> [Task prompt] Show each line of the entries below in which the word "Oklahoma" appears.

::::::

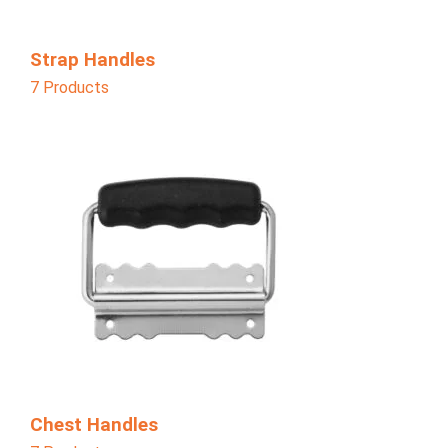
Strap Handles
7 Products
Chest Handles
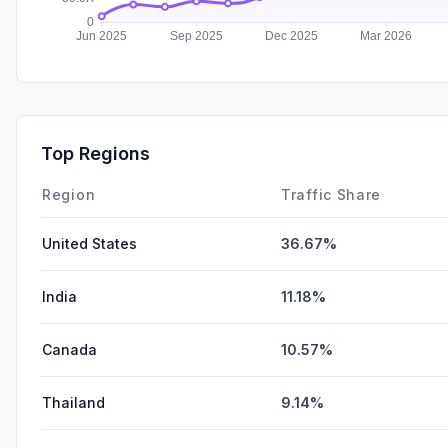
Top Regions
Region
Traffic Share
United States
36.67%
India
11.18%
Canada
10.57%
Thailand
9.14%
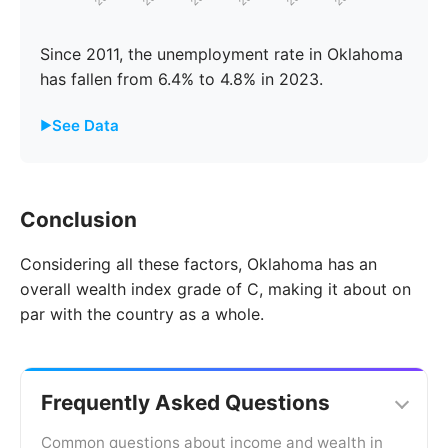
Since 2011, the unemployment rate in Oklahoma
has fallen from 6.4% to 4.8% in 2023.
See Data
Year
Oklahoma
United States
Conclusion
2011
6.4%
8.7%
Considering all these factors, Oklahoma has an
2012
6.7%
9.3%
overall wealth index grade of C, making it about on
2013
7.0%
9.7%
par with the country as a whole.
2014
6.8%
9.2%
2015
6.3%
8.3%
Frequently Asked Questions
2016
5.9%
7.4%
Common questions about income and wealth in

::::::

> [Answer to this problem]
Since 2011, the unemployment rate in Oklahoma
Oklahoma
Considering all these factors, Oklahoma has an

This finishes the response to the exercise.